Quel rôle devraient jouer les pouvoirs publics dans la reconnaissance et la protection des œuvres générées ou exploitées via IA ?
J.G. : L’État devrait protéger les auteurs – a minima les auteurs français – en leur donnant les moyens de savoir si leurs œuvres sont utilisées par des intelligences artificielles. Cela pourrait passer par la création d’une plateforme dotée d’un traceur à intégrer dans les images, afin de détecter toute réutilisation par une IA et de permettre aux créateurs de réclamer des royalties.
L’objectif : leur permettre de donner ou non leur accord à ces usages, de garder le contrôle sur leurs créations et de bénéficier d’une juste rétribution en cas d’exploitation.
L’IA peut produire des campagnes haut de gamme. Comment s’assurer de leur cohérence créative, juridique et éthique ?
J.G. : Juridiquement, Detroit est hyper back-upés. On est très concernés par le sujet, donc on a mis en place un workflow qui nous permet de vendre des sessions de droits d’auteur pour protéger nos artistes, nos auteurs, mais aussi nos clients. On a fait pas mal de choses de ce côté-là. C’est assez technique, mais on arrive à prouver que la part de l’humain est plus importante que celle de la machine. C’est le premier point.

Le deuxième, c’est qu’on fait ce qu’on appelle du « pure prompting » — c’est un terme qu’on a inventé. Ça veut dire qu’on ne donne jamais de références dont on n’a pas les droits. Pas de références visuelles, verbales, sonores… On ne dira jamais : « On veut une image dans le style de tel photographe ou de telle marque. » Pour nous, ce n’est pas possible.
À partir de là, ce qu’il faut savoir, c’est qu’on doit produire 1 000 prompts pour sortir une image. On peut ainsi démontrer à quel point l’intervention humaine est structurante dans notre chaîne de production. L’image sort littéralement de la tête de l’artiste, à partir du brief, et l’IA vient concrétiser ça petit à petit.
D’autres éléments ont été mis en place pour nous couvrir, mais c’est plus technique. Et au fond, au-delà du droit, c’est une question de valeur. Nous sommes des créatifs. On représente des créatifs, des auteurs, pas des copieurs. Et on est des producteurs, pas des industriels de la production.

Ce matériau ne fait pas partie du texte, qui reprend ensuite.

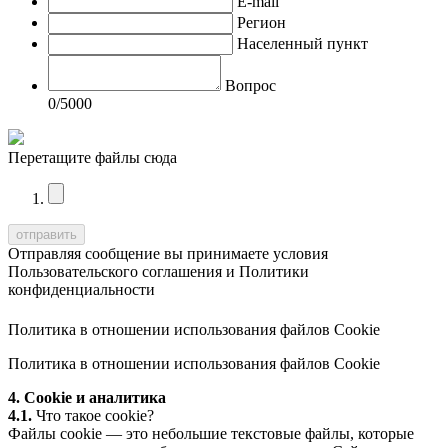
E-mail
Регион
Населенный пункт
Вопрос
0
/5000
Перетащите файлы сюда
Отправляя сообщение вы принимаете условия
Пользовательского соглашения
и
Политики
конфиденциальности
Политика в отношении использования файлов Cookie
Политика в отношении использования файлов Cookie
4. Cookie и аналитика
4.1.
Что такое cookie?
Файлы cookie — это небольшие текстовые файлы, которые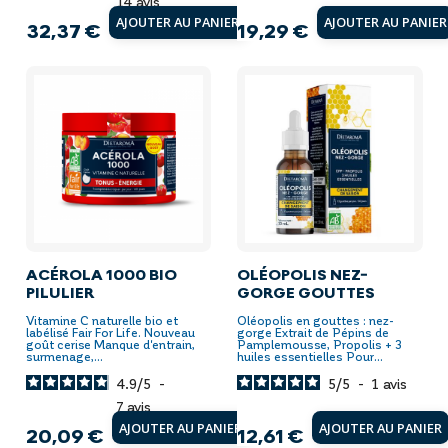
14
avis
AJOUTER AU PANIER
AJOUTER AU PANIER
32,37 €
19,29 €
Prix
Prix
ACÉROLA 1000 BIO
OLÉOPOLIS NEZ-
PILULIER
GORGE GOUTTES
Vitamine C naturelle bio et
Oléopolis en gouttes : nez-
labélisé Fair For Life. Nouveau
gorge Extrait de Pépins de
goût cerise Manque d'entrain,
Pamplemousse, Propolis + 3
surmenage,...
huiles essentielles Pour...
4.9
/
5
-
5
/
5
-
1
avis
7
avis
AJOUTER AU PANIER
AJOUTER AU PANIER
20,09 €
12,61 €
Prix
Prix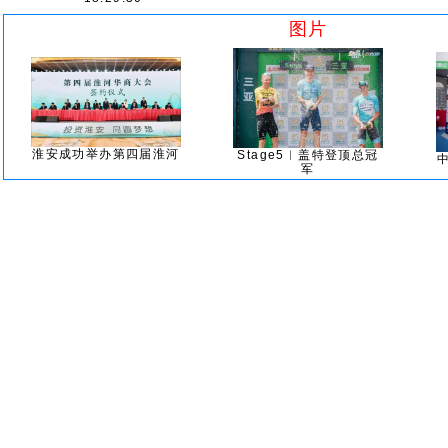
图片
淮安成功举办第四届淮河
Stage5︱盖特登顶总冠
军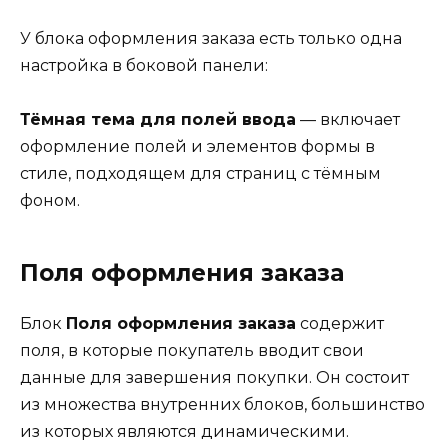
У блока оформления заказа есть только одна
настройка в боковой панели:
Тёмная тема для полей ввода
— включает
оформление полей и элементов формы в
стиле, подходящем для страниц с тёмным
фоном.
Поля оформления заказа
Блок
Поля оформления заказа
содержит
поля, в которые покупатель вводит свои
данные для завершения покупки. Он состоит
из множества внутренних блоков, большинство
из которых являются динамическими.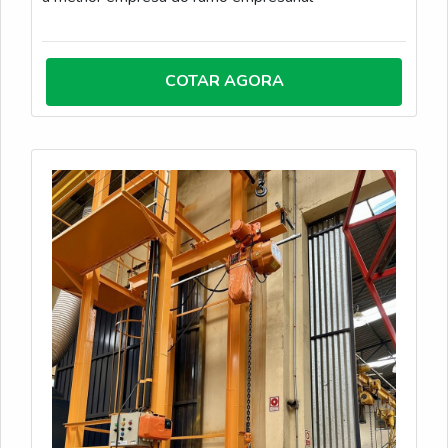
COTAR AGORA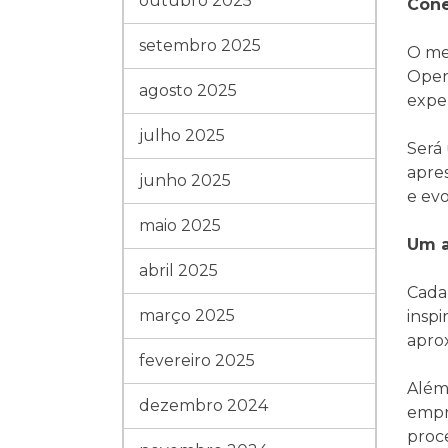
outubro 2025
Cone
setembro 2025
O me
Open
agosto 2025
expe
julho 2025
Será
apre
junho 2025
e ev
maio 2025
Um a
abril 2025
Cada
março 2025
inspi
apro
fevereiro 2025
Além 
dezembro 2024
empr
proc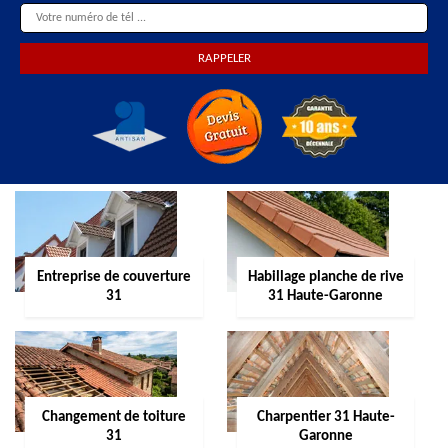
Entreprise de couverture
Habillage planche de rive
31
31 Haute-Garonne
Changement de toiture
Charpentier 31 Haute-
31
Garonne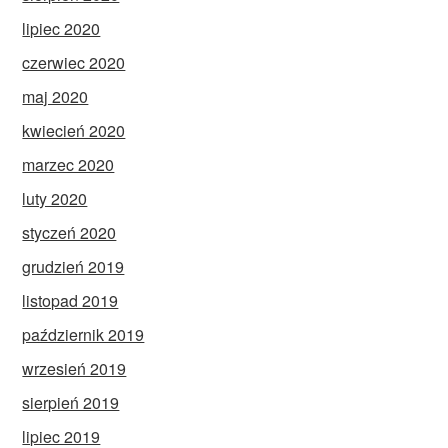
lipiec 2020
czerwiec 2020
maj 2020
kwiecień 2020
marzec 2020
luty 2020
styczeń 2020
grudzień 2019
listopad 2019
październik 2019
wrzesień 2019
sierpień 2019
lipiec 2019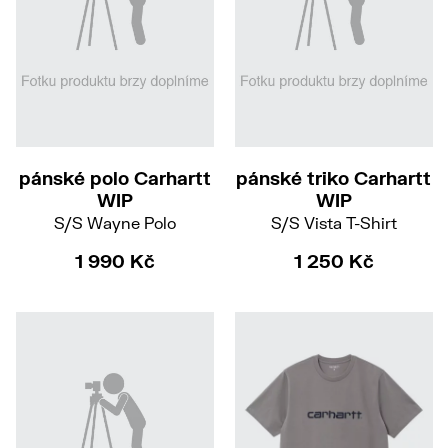
S
M
L
XL
S
M
L
XL
pánské polo Carhartt
pánské triko Carhartt
WIP
WIP
S/S Wayne Polo
S/S Vista T-Shirt
1 990 Kč
1 250 Kč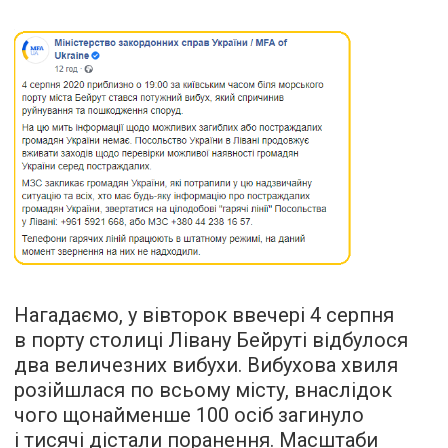
Нагадаємо, у вівторок ввечері 4 серпня
в порту столиці Лівану Бейруті відбулося
два величезних вибухи. Вибухова хвиля
розійшлася по всьому місту, внаслідок
чого щонайменше 100 осіб загинуло
і тисячі дістали поранення. Масштаби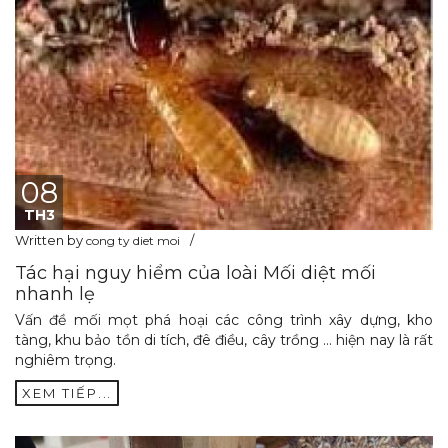
08
TH3
Written by
cong ty diet moi
Tác hại nguy hiểm của loài Mối diệt mối
nhanh lẹ
Vấn đề mối mọt phá hoại các công trình xây dựng, kho
tàng, khu bảo tồn di tích, đê điều, cây trồng … hiện nay là rất
nghiêm trọng.
XEM TIẾP...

Donc si on utilise l’IA, on le fait dans le respect des œuvres et des intentions. Bien sûr, il est possible d’utiliser l’IA de manière détournée, mais ce n’est ni notre approche ni ce que nous proposons. Copier reste facile aujourd’hui — j’espère que cela le sera moins demain — mais cela relève d’une question de conscience. De notre côté, notre transparence rassure les plus grands acteurs avec lesquels nous collaborons.

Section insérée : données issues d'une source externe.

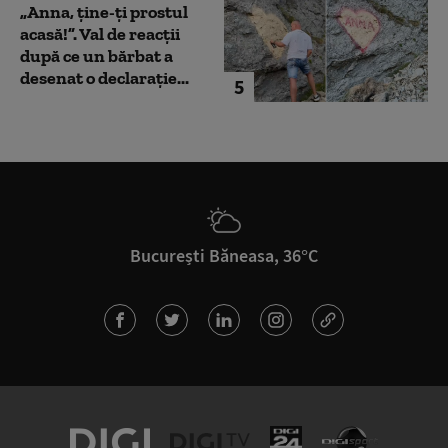
„Anna, ţine-ţi prostul
acasă!”. Val de reacții
după ce un bărbat a
desenat o declarație...
5
București Băneasa, 36°C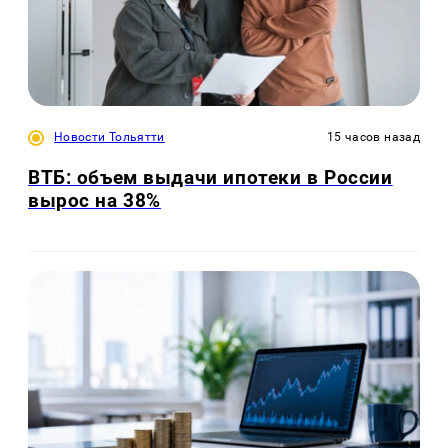
Новости Тольятти
15 часов назад
ВТБ: объем выдачи ипотеки в России
вырос на 38%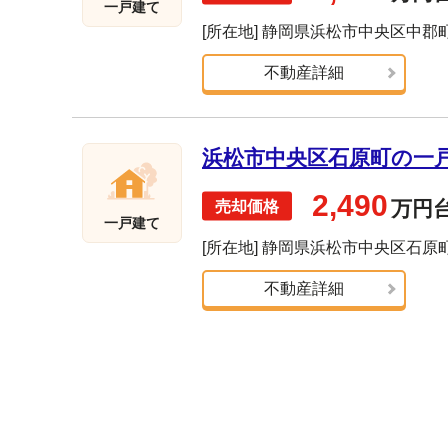
一戸建て
[所在地] 静岡県浜松市中央区中郡
不動産詳細
浜松市中央区石原町の一戸建
2,490
万円
一戸建て
[所在地] 静岡県浜松市中央区石原
不動産詳細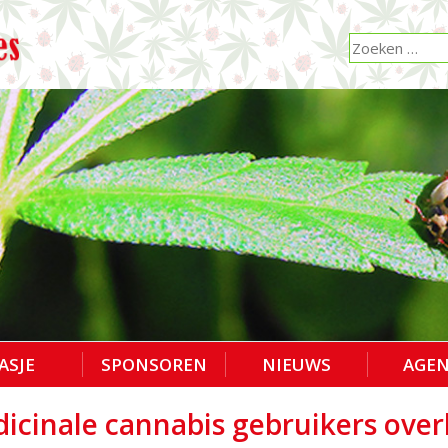
ASJE
SPONSOREN
NIEUWS
AGE
cinale cannabis gebruikers over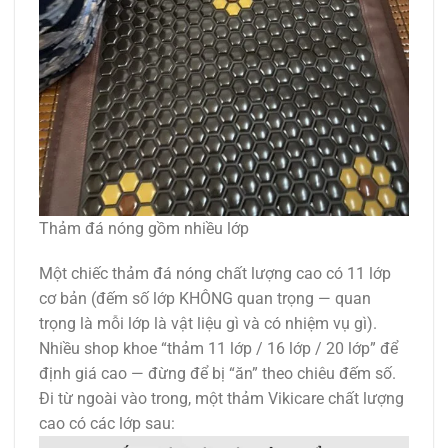
Thảm đá nóng gồm nhiều lớp
Một chiếc thảm đá nóng chất lượng cao có 11 lớp
cơ bản (đếm số lớp KHÔNG quan trọng — quan
trọng là mỗi lớp là vật liệu gì và có nhiệm vụ gì).
Nhiều shop khoe “thảm 11 lớp / 16 lớp / 20 lớp” để
định giá cao — đừng để bị “ăn” theo chiêu đếm số.
Đi từ ngoài vào trong, một thảm Vikicare chất lượng
cao có các lớp sau:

Detroit collabore avec des maisons prestigieuses telles que Louis Vuitton, Taittinger ou Google. Qu’est-ce qui attire ces marques vers votre approche de la création assistée par IA ?
J.G. : Ces marques produisent énormément d’assets. Les marques qui réalisent des grandes campagnes de brand ont le budget pour les faire comme elles le souhaitent, en prod classique, avec tout ce que ça implique. En revanche, derrière, il y a tous les autres contenus dits secondaires qui doivent quand même résonner avec l’aura de la marque. Et ceux-là doivent être tout aussi quali, tout en étant produits plus vite et avec moins de moyens.

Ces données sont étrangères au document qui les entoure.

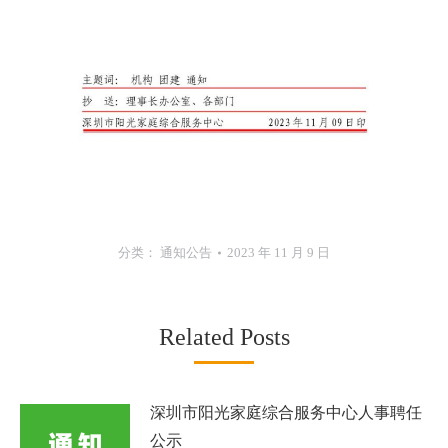
分类：
通知公告
2023 年 11 月 9 日
Related Posts
深圳市阳光家庭综合服务中心人事聘任
公示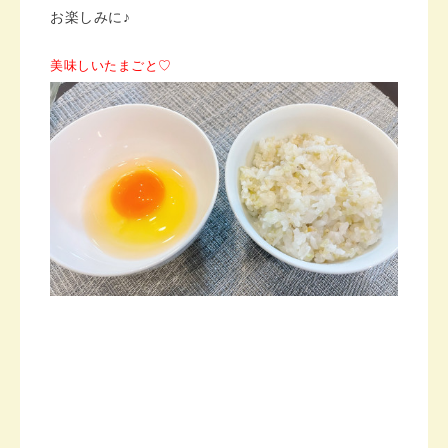
お楽しみに♪
美味しいたまごと♡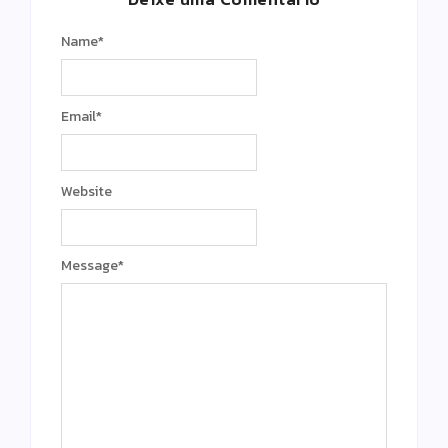
Name
*
Email
*
Website
Message
*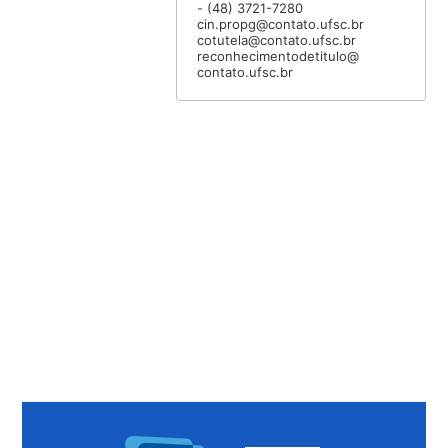
- (48) 3721-7280
cin.propg@contato.ufsc.br
cotutela@contato.ufsc.br
reconhecimentodetitulo@
contato.ufsc.br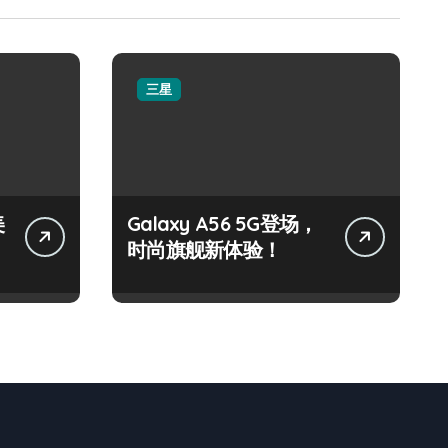
三星
美
Galaxy A56 5G登场，
时尚旗舰新体验！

Pour ces visuels, les marques font souvent des choses très simples, juste pour rester dans les clous, afin que ce soit propre et maîtrisé. Avec l’IA, on peut garder cette maîtrise, mais aller plus loin dans la créativité avec une exécution plus rapide et à moindre coût.

Quelles compétences manquent encore aux marques et agences pour tirer pleinement parti de l’IA générative ?
J.G. : Les marques résonnent encore avec des méthodes de production classiques. Elles ont des réflexes hérités de l’ancien modèle, et ça peut créer des frictions quand on travaille ensemble sur des projets IA.
C’est pour ça qu’on fait beaucoup d’éducation en leur expliquant comment on fabrique une image avec, quel est le workflow, comment on peut collaborer efficacement, etc. Parce que si elles ne comprennent pas ce nouveau mode de production, elles peuvent faire des retours qui nous obligent à repartir de zéro ou à revenir très en arrière dans le processus. Cela génère des coûts supplémentaires qui ne sont agréables pour personne.
On essaie donc de leur transmettre les bons réflexes, les bons outils, pour qu’elles puissent vraiment tirer parti de l’IA. Mais tant qu’elles restent dans une logique ancienne, ça coince.
Est-ce que l’IA permet réellement de produire « moins cher » ? Et pour quels types de projets ?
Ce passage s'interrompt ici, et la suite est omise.